Demand for change after Newcastle Airport deal
Nov 10 2008 by Adrian Pearson, The Journal
AN EMERGENCY meeting of airport bosses will this week see demand for a leadership review. City leaders are seeking urgent changes following a secret decision to hand former Newcastle Airport chief executive John Parkin an estimated £2m payout ahead of a legal challenge last month.
Councillors in Tyne and Wear, together with Northumberland and Durham, own 51% of the airport and had been expecting to see Mr Parkin taken to court in a bid to claw-back more than £6m the ex-boss paid out to himself in an airport remortgaging deal.
But it emerged many council leaders were kept in the dark about the settlement. Now Liberal Democrats in Newcastle and Northumberland are set to demand answers from the local authority holding group, known as LA7, on which the shareholders sit.
Crucially, they will ask what weaknesses were in the airport’s case – brought after Mr Parkin was suspended in 2007 due to “certain personal contractual issues” – which may have forced the airport to settle.
They will also demand to know whether a deal worth millions of pounds of public money could have been reached without a secrecy clause.
Last night LA7 member and Newcastle councillor Peter Allen said it was important the public knew what was being done in their name.
He said: “This is more than just about the settlement. We have to ask now how we got to the point where this bonus could have been agreed.
“We are tabling written questions to see who was responsible and what role the remuneration committee played in this.
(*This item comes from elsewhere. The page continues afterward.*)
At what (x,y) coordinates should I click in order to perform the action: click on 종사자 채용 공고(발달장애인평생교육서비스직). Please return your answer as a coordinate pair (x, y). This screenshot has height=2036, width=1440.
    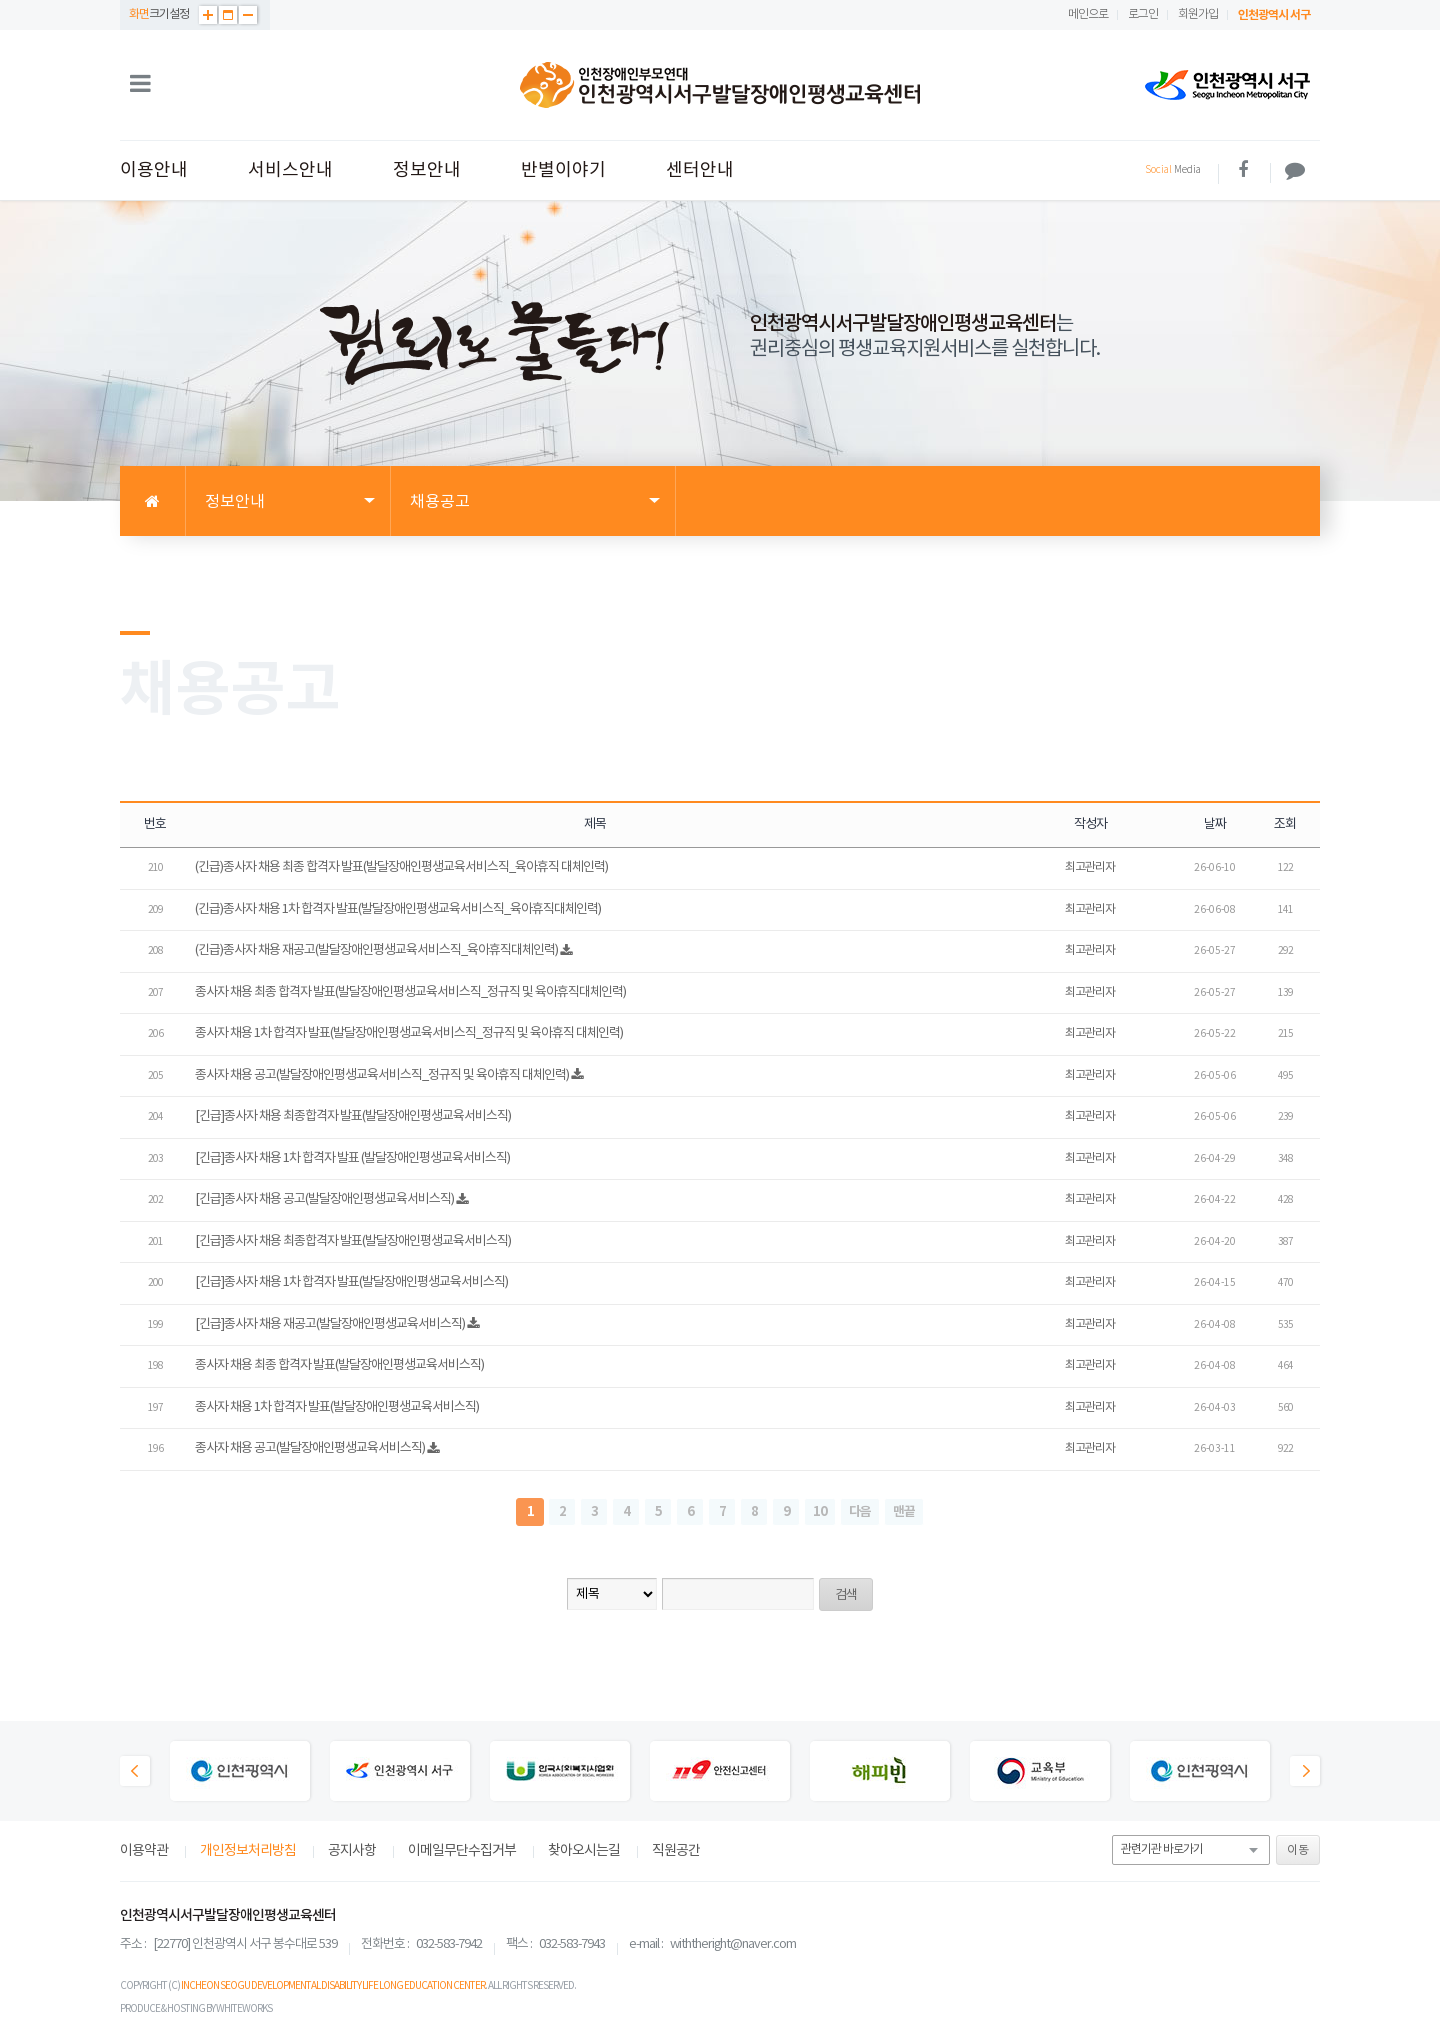
    Looking at the image, I should click on (310, 1448).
We will also be asking for the details of the corporate governance review, carried out more than a year ago and not yet published.
“Now more than ever it is important we know what went wrong and what we should have been doing.”
The Lib Dems have angered some Labour members who have accused them of “playing party politics” with the airport.
North Tyneside elected mayor John Harrison said all LA7 members signed the refinancing agreement which led to Mr Parkin’s bonus, and as such all would equally want a review of the advice given at the time.
Mr Harrison said: “I have called for the review and I hope our meeting will concentrate on a terms of reference that will restore public trust in the airports decision-making process.
“I call, most strongly, for a stop to the party political positioning by the Liberals Democrats in Newcastle and Northumberland.
“I'm calling for them to back my review and my pledge to make all facts about the decision-making process public within a reasonable timescale to be agreed on November 13.
“The people of the region deserve more than cheap political point scoring.”